Task prompt: Go through the entries below and give the number of lines that have the string "папері", and only that.

Given data Start Marker

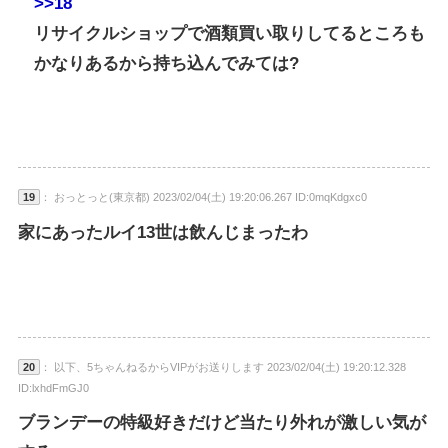
>>18
リサイクルショップで酒類買い取りしてるところも
かなりあるから持ち込んでみては?
19
： おっとっと(東京都) 2023/02/04(土) 19:20:06.267 ID:0mqKdgxc0
家にあったルイ13世は飲んじまったわ
20
： 以下、5ちゃんねるからVIPがお送りします 2023/02/04(土) 19:20:12.328
ID:lxhdFmGJ0
ブランデーの特級好きだけど当たり外れが激しい気が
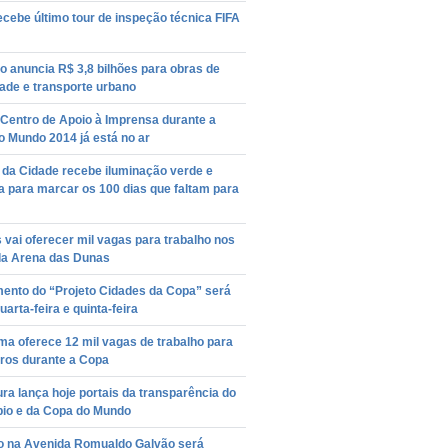
ecebe último tour de inspeção técnica FIFA
 anuncia R$ 3,8 bilhões para obras de
ade e transporte urbano
 Centro de Apoio à Imprensa durante a
 Mundo 2014 já está no ar
 da Cidade recebe iluminação verde e
 para marcar os 100 dias que faltam para
vai oferecer mil vagas para trabalho nos
da Arena das Dunas
ento do “Projeto Cidades da Copa” será
uarta-feira e quinta-feira
a oferece 12 mil vagas de trabalho para
iros durante a Copa
ura lança hoje portais da transparência do
pio e da Copa do Mundo
to na Avenida Romualdo Galvão será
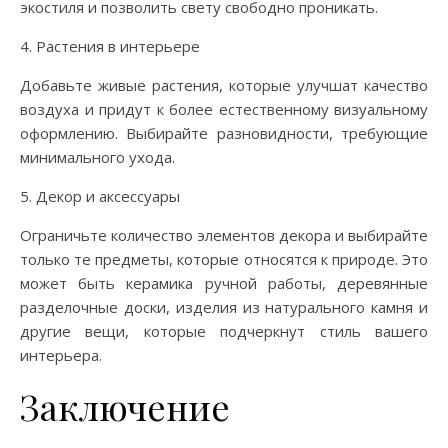
экостиля и позволить свету свободно проникать.
4. Растения в интерьере
Добавьте живые растения, которые улучшат качество
воздуха и придут к более естественному визуальному
оформлению. Выбирайте разновидности, требующие
минимального ухода.
5. Декор и аксессуары
Ограничьте количество элементов декора и выбирайте
только те предметы, которые относятся к природе. Это
может быть керамика ручной работы, деревянные
разделочные доски, изделия из натурального камня и
другие вещи, которые подчеркнут стиль вашего
интерьера.
Заключение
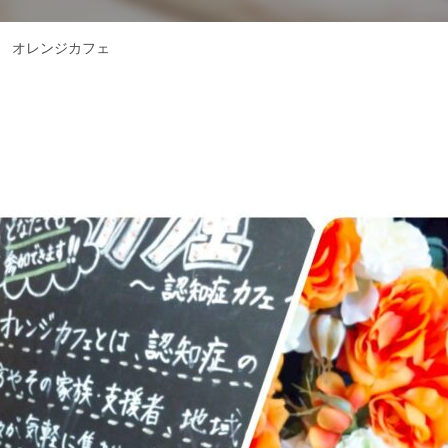
オレンジカフェ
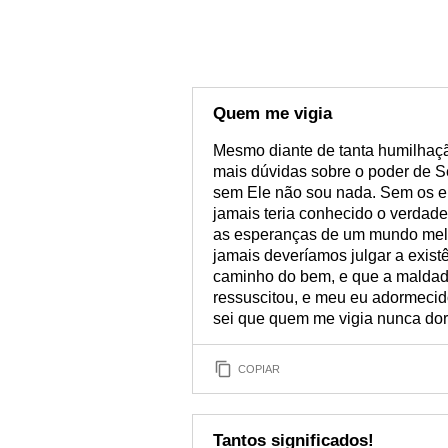
Quem me vigia
Mesmo diante de tanta humilhaçã
mais dúvidas sobre o poder de S
sem Ele não sou nada. Sem os e
jamais teria conhecido o verdadei
as esperanças de um mundo melh
jamais deveríamos julgar a exis
caminho do bem, e que a maldade
ressuscitou, e meu eu adormecido
sei que quem me vigia nunca dor
COPIAR
Tantos significados!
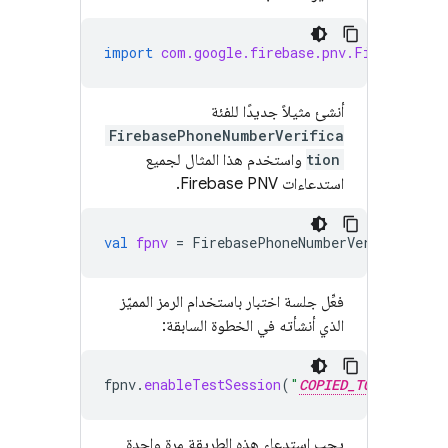
import
com.google.firebase.pnv.FirebasePho
أنشئ مثيلاً جديدًا للفئة
FirebasePhoneNumberVerifica
tion
واستخدم هذا المثال لجميع
استدعاءات
Firebase PNV
.
val
fpnv
=
FirebasePhoneNumberVerification
فعِّل جلسة اختبار باستخدام الرمز المميّز
الذي أنشأته في الخطوة السابقة:
fpnv
.
enableTestSession
(
"
COPIED_TOKEN_STRIN
يجب استدعاء هذه الطريقة مرة واحدة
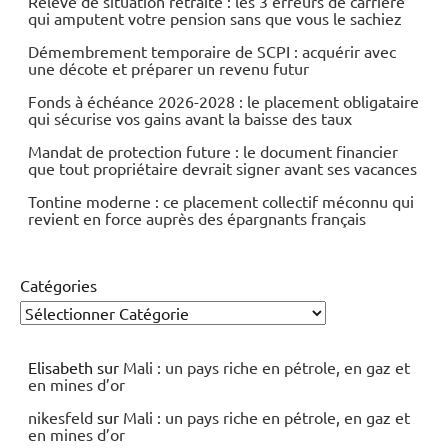
Relevé de situation retraite : les 3 erreurs de carrière
qui amputent votre pension sans que vous le sachiez
Démembrement temporaire de SCPI : acquérir avec
une décote et préparer un revenu futur
Fonds à échéance 2026-2028 : le placement obligataire
qui sécurise vos gains avant la baisse des taux
Mandat de protection future : le document financier
que tout propriétaire devrait signer avant ses vacances
Tontine moderne : ce placement collectif méconnu qui
revient en force auprès des épargnants français
Catégories
Elisabeth
sur
Mali : un pays riche en pétrole, en gaz et
en mines d’or
nikesfeld
sur
Mali : un pays riche en pétrole, en gaz et
en mines d’or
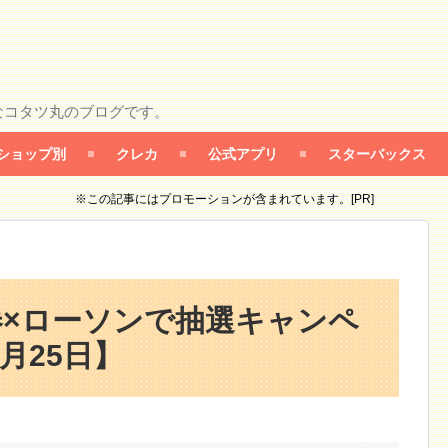
なコタツ丸のブログです。
ショップ別
クレカ
公式アプリ
スターバックス
※この記事にはプロモーションが含まれています。[PR]
ト券×ローソンで抽選キャンペ
4月25日】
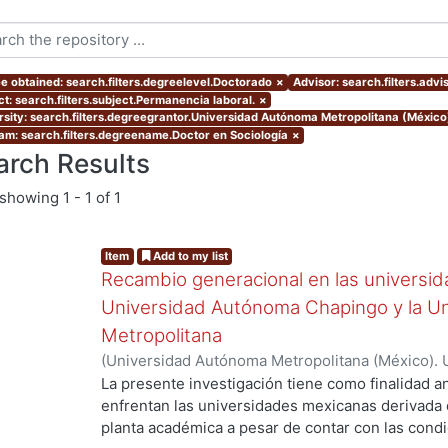
e obtained: search.filters.degreelevel.Doctorado
×
Advisor: search.filters.ad
ct: search.filters.subject.Permanencia laboral.
×
rsity: search.filters.degreegrantor.Universidad Autónoma Metropolitana (Méxic
am: search.filters.degreename.Doctor en Sociología
×
arch Results
showing
1 - 1 of 1
Item
Add to my list
Recambio generacional en las universid
Universidad Autónoma Chapingo y la U
Metropolitana
(
Universidad Autónoma Metropolitana (México). 
de Servicios de Información.
,
2015-04-20
)
OLIVE
La presente investigación tiene como finalidad an
enfrentan las universidades mexicanas derivada 
planta académica a pesar de contar con las condic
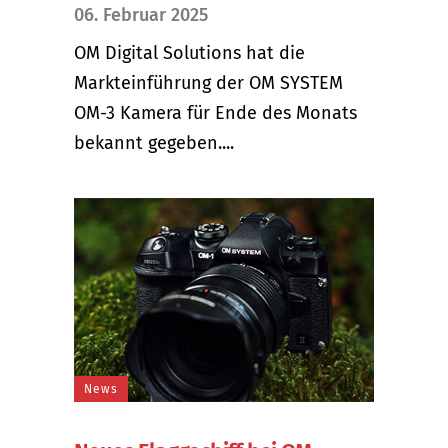
06. Februar 2025
OM Digital Solutions hat die
Markteinführung der OM SYSTEM
OM-3 Kamera für Ende des Monats
bekannt gegeben....
News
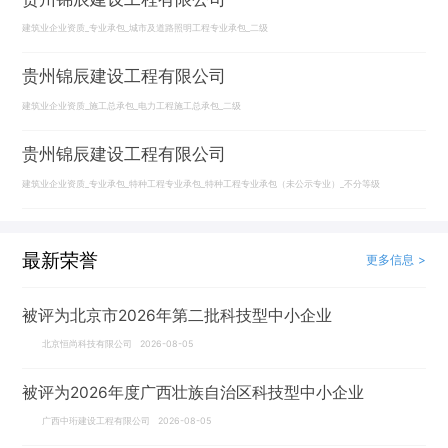
建筑业企业资质_专业承包_城市及道路照明工程专业承包_二级
贵州锦辰建设工程有限公司
建筑业企业资质_施工总承包_电力工程施工总承包_二级
贵州锦辰建设工程有限公司
建筑业企业资质_专业承包_特种工程专业承包_特种工程专业承包（未公示专业）_不分等级
最新荣誉
更多信息 >
被评为北京市2026年第二批科技型中小企业
北京恒尚科技有限公司 2026-08-05
被评为2026年度广西壮族自治区科技型中小企业
广西中珩建设工程有限公司 2026-08-05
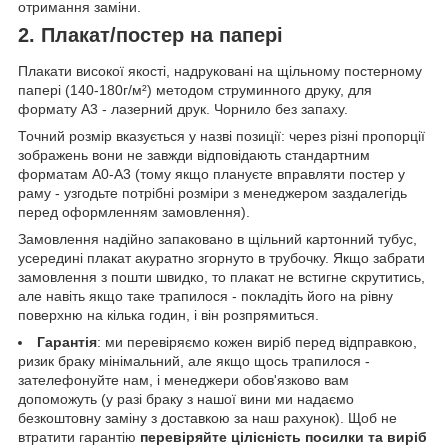
отримання заміни.
2. Плакат/постер на папері
Плакати високої якості, надруковані на щільному постерному
папері (140-180г/м²) методом струминного друку, для
формату А3 - лазерний друк. Чорнило без запаху.
Точний розмір вказується у назві позиції: через різні пропорції
зображень вони не завжди відповідають стандартним
форматам А0-А3 (тому якщо плануєте вправляти постер у
раму - узгодьте потрібні розміри з менеджером заздалегідь
перед оформленням замовлення).
Замовлення надійно запаковано в щільний картонний тубус,
усередині плакат акуратно згорнуто в трубочку. Якщо забрати
замовлення з пошти швидко, то плакат не встигне скрутитись,
але навіть якщо таке трапилося - покладіть його на рівну
поверхню на кілька годин, і він розпрямиться.
Гарантія
: ми перевіряємо кожен виріб перед відправкою,
ризик браку мінімальний, але якщо щось трапилося -
зателефонуйте нам, і менеджери обов'язково вам
допоможуть (у разі браку з нашої вини ми надаємо
безкоштовну заміну з доставкою за наш рахунок). Щоб не
втратити гарантію
перевіряйте цілісність посилки та виріб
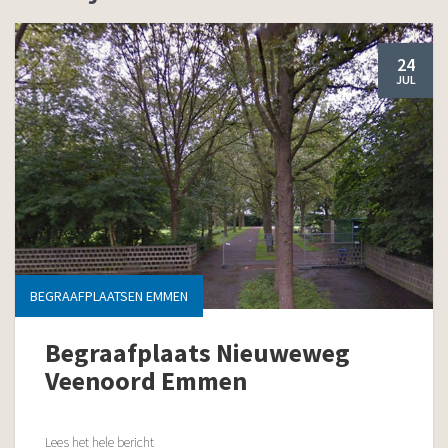
24
JUL
BEGRAAFPLAATSEN EMMEN
Begraafplaats Nieuweweg
Veenoord Emmen
Lees het hele bericht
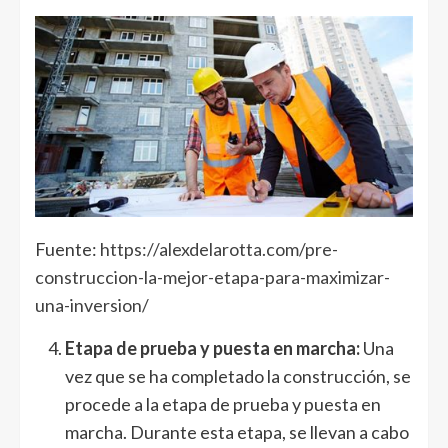
Fuente:
https://alexdelarotta.com/pre-
construccion-la-mejor-etapa-para-maximizar-
una-inversion/
Etapa de prueba y puesta en marcha:
Una
vez que se ha completado la construcción, se
procede a la etapa de prueba y puesta en
marcha. Durante esta etapa, se llevan a cabo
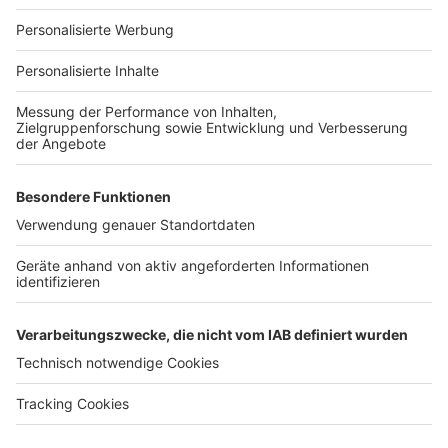
Für Unternehmen
Ihre Baufirma auf bauen.de
Kostenloses Infogespräch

Given data End Marker

Answer to this exercise: 2